#### Exercise description:
Up to and including the line with "The image size is (189, 2576).", reproduce the listing below exactly, beginning at its first line.

[Provided information Boundary: Start]

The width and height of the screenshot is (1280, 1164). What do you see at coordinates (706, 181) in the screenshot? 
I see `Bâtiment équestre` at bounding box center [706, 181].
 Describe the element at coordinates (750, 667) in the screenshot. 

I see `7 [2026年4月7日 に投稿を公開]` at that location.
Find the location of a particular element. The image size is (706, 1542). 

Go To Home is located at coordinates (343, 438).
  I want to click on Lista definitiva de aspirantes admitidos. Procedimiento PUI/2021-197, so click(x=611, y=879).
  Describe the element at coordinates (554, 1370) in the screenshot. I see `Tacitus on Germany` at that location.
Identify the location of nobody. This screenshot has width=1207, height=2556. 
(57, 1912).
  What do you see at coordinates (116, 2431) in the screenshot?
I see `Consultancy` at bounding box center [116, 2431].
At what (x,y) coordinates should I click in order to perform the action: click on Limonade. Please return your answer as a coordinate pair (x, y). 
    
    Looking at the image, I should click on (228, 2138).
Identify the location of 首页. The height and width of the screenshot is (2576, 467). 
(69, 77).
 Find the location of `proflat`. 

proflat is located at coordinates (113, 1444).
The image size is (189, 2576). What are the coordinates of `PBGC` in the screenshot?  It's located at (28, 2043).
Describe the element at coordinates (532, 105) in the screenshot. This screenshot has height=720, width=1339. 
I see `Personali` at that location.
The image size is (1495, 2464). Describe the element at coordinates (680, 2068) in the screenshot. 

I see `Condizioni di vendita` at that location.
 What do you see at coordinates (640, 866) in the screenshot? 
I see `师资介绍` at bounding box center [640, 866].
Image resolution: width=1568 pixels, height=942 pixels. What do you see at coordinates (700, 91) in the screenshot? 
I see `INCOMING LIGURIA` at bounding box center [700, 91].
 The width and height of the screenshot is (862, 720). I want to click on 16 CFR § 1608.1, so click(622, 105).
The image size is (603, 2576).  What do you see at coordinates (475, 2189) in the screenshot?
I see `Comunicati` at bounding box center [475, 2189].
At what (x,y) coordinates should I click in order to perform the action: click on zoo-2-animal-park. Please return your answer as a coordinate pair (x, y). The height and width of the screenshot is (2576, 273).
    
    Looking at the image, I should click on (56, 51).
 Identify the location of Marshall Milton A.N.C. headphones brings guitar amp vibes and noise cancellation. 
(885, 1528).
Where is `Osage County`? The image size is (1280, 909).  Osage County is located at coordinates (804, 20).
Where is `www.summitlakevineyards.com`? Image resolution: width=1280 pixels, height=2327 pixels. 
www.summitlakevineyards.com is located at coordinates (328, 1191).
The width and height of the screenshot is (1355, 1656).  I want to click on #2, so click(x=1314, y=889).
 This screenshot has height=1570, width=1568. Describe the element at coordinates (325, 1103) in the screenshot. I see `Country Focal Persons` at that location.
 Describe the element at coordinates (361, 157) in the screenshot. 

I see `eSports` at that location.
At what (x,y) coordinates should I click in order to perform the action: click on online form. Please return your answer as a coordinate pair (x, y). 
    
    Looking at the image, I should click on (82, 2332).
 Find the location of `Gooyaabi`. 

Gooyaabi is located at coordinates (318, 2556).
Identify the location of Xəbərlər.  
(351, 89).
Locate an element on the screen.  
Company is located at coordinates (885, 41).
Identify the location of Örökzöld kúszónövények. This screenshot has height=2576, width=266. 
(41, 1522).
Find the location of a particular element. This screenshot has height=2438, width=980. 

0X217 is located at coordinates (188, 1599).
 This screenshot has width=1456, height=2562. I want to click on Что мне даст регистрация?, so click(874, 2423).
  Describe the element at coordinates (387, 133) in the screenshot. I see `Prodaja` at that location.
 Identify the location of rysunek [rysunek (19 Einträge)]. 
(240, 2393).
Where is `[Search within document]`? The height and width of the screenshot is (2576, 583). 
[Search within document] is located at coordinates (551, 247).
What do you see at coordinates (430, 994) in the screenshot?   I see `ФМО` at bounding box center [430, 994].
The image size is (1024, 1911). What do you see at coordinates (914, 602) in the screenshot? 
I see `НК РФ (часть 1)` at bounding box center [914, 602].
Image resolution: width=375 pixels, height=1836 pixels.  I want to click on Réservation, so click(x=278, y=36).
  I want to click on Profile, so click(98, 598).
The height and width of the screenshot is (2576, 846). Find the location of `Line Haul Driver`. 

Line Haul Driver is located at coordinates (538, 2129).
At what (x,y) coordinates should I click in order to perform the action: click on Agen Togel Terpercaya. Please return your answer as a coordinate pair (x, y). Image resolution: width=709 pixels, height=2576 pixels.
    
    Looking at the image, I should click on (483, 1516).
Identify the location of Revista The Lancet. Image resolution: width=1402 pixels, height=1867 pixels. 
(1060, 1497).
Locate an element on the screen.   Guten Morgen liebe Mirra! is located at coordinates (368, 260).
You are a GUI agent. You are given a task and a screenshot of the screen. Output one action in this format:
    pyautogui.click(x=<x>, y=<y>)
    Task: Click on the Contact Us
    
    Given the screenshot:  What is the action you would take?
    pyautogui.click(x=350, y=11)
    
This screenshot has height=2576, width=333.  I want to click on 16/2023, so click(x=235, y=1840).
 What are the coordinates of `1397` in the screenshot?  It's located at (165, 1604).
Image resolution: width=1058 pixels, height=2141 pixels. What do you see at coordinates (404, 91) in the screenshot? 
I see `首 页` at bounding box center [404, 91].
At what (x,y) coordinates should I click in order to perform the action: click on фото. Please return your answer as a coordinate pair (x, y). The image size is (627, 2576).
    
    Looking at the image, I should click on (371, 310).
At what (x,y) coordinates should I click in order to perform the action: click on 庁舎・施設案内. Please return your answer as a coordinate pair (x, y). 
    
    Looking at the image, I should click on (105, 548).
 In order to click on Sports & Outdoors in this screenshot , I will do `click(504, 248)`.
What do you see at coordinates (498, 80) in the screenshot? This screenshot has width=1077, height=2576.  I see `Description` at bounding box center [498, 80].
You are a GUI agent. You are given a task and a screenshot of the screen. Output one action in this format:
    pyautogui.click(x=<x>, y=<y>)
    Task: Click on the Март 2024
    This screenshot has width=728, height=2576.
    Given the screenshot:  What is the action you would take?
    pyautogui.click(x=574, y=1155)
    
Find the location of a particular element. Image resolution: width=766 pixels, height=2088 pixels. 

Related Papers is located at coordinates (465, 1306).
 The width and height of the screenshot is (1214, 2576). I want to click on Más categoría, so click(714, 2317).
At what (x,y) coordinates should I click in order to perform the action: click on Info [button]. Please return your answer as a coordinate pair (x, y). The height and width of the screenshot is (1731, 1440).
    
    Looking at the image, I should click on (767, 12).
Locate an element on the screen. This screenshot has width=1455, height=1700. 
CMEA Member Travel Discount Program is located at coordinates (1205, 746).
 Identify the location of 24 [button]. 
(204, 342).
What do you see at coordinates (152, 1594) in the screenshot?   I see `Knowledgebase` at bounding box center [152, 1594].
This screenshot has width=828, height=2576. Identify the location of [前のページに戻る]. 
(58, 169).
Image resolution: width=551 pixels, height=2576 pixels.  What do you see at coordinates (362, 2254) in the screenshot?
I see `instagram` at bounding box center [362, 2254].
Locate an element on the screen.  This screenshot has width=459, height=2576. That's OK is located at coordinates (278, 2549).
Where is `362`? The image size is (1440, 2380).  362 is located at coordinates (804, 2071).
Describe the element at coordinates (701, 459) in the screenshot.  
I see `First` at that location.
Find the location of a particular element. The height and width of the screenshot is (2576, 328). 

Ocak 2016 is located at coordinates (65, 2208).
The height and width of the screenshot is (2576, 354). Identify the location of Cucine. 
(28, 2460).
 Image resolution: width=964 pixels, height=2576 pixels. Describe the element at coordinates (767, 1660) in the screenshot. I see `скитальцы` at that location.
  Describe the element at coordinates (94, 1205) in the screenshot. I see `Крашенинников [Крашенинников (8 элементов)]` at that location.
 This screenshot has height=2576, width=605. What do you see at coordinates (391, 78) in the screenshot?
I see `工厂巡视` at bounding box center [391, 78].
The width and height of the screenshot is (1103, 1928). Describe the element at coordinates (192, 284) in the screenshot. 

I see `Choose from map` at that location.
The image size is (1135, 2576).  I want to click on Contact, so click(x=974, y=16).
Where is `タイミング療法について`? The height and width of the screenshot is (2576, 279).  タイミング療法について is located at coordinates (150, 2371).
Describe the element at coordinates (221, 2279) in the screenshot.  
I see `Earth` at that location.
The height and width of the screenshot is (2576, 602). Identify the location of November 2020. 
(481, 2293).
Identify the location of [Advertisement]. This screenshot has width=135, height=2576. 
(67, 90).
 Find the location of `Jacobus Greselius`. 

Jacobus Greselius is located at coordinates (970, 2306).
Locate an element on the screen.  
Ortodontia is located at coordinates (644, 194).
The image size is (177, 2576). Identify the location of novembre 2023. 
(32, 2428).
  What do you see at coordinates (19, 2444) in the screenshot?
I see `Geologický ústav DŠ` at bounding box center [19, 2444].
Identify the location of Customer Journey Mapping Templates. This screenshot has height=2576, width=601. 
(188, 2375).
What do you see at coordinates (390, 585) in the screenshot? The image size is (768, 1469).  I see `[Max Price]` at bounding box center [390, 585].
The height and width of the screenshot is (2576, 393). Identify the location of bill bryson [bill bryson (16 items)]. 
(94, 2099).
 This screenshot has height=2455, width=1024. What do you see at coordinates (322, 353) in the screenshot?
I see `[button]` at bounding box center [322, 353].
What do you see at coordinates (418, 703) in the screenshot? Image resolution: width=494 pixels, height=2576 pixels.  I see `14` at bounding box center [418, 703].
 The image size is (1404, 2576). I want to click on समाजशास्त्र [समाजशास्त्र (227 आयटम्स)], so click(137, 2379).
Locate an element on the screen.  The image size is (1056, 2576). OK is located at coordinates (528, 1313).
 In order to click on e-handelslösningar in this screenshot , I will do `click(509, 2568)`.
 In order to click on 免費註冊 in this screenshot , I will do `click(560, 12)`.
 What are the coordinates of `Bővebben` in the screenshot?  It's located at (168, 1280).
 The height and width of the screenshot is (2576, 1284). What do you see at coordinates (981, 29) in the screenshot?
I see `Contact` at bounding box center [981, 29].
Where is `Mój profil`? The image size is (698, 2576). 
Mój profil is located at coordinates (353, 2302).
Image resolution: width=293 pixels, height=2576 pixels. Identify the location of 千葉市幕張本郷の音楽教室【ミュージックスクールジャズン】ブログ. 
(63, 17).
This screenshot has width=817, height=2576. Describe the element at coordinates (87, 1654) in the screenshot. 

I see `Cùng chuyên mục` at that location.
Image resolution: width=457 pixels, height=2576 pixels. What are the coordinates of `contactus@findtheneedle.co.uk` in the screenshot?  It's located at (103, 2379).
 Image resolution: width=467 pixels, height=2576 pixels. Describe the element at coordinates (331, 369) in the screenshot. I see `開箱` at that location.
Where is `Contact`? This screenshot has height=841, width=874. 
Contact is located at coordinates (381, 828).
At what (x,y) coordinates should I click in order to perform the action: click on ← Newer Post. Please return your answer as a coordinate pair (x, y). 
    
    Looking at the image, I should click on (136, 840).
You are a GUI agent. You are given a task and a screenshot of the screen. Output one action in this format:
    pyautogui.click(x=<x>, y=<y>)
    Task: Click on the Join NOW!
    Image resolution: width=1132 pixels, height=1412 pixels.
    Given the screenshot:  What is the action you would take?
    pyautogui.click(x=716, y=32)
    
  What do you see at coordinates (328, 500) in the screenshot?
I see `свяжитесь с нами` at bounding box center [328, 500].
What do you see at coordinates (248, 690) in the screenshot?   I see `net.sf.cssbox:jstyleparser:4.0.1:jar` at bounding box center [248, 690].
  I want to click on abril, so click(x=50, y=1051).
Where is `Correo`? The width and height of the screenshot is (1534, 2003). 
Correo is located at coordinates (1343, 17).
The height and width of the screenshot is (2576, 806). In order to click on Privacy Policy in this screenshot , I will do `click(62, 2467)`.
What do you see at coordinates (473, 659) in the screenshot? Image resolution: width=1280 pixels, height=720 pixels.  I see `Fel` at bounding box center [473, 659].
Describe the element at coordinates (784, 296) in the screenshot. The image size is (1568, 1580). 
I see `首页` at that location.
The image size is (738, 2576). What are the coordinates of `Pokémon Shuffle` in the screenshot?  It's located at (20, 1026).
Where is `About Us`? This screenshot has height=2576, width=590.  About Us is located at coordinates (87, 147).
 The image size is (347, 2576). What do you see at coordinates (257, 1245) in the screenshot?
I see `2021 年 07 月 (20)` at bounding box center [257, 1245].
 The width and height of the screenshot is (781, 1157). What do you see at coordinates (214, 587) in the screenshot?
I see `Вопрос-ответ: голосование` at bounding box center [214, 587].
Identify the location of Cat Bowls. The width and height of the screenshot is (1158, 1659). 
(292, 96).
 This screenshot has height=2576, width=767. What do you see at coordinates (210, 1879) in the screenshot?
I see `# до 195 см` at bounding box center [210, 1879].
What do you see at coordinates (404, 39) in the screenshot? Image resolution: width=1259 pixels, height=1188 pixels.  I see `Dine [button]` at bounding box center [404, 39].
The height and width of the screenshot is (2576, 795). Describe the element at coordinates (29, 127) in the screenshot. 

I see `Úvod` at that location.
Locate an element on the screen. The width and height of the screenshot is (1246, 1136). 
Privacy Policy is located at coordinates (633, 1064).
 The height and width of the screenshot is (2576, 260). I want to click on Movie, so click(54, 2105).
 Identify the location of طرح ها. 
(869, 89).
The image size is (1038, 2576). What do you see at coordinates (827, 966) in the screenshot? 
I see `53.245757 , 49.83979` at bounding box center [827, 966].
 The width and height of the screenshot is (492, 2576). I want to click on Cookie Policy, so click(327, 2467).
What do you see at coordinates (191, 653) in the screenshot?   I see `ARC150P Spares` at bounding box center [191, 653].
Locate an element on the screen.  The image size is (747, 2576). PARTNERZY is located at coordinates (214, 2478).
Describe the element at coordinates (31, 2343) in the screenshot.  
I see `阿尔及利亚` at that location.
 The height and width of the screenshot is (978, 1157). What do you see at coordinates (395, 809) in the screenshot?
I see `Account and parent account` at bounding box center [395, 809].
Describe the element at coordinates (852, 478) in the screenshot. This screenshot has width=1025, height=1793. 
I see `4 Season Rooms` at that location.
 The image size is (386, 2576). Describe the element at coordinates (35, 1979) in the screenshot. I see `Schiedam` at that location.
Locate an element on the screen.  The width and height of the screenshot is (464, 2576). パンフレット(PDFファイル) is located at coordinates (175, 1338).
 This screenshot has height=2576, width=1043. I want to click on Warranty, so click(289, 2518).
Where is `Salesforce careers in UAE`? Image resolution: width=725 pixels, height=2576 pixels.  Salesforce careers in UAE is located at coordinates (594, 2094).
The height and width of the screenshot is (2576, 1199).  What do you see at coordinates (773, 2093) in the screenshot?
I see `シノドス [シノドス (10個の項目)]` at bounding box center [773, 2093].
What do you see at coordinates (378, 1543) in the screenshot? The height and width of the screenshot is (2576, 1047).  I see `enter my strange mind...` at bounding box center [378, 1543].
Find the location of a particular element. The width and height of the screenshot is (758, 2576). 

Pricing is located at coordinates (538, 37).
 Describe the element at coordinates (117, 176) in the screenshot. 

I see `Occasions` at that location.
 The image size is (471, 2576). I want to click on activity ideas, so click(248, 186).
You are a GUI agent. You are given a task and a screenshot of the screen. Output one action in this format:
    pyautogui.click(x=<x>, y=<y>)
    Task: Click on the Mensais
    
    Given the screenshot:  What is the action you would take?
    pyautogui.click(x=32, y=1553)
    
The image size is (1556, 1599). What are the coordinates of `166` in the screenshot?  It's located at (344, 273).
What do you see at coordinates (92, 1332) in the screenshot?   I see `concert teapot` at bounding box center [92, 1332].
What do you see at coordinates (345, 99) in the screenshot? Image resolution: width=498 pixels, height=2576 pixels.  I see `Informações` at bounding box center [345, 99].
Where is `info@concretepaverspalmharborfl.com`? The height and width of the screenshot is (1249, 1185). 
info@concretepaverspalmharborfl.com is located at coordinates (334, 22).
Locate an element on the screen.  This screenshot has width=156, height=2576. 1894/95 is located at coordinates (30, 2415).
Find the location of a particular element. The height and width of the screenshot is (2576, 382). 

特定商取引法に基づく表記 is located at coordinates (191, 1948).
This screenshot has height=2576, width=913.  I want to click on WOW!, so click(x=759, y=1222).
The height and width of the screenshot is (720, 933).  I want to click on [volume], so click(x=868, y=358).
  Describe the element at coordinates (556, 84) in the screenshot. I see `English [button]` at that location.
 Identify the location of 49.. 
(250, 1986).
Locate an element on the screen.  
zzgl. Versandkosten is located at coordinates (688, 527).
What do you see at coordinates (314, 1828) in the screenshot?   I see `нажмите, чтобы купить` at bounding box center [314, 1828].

[Provided information Boundary: End]

#### Result:
The width and height of the screenshot is (1280, 1164). What do you see at coordinates (706, 181) in the screenshot? 
I see `Bâtiment équestre` at bounding box center [706, 181].
 Describe the element at coordinates (750, 667) in the screenshot. 

I see `7 [2026年4月7日 に投稿を公開]` at that location.
Find the location of a particular element. The image size is (706, 1542). 

Go To Home is located at coordinates (343, 438).
  I want to click on Lista definitiva de aspirantes admitidos. Procedimiento PUI/2021-197, so click(x=611, y=879).
  Describe the element at coordinates (554, 1370) in the screenshot. I see `Tacitus on Germany` at that location.
Identify the location of nobody. This screenshot has width=1207, height=2556. 
(57, 1912).
  What do you see at coordinates (116, 2431) in the screenshot?
I see `Consultancy` at bounding box center [116, 2431].
At what (x,y) coordinates should I click in order to perform the action: click on Limonade. Please return your answer as a coordinate pair (x, y). 
    
    Looking at the image, I should click on (228, 2138).
Identify the location of 首页. The height and width of the screenshot is (2576, 467). 
(69, 77).
 Find the location of `proflat`. 

proflat is located at coordinates (113, 1444).
The image size is (189, 2576). What are the coordinates of `PBGC` in the screenshot?  It's located at (28, 2043).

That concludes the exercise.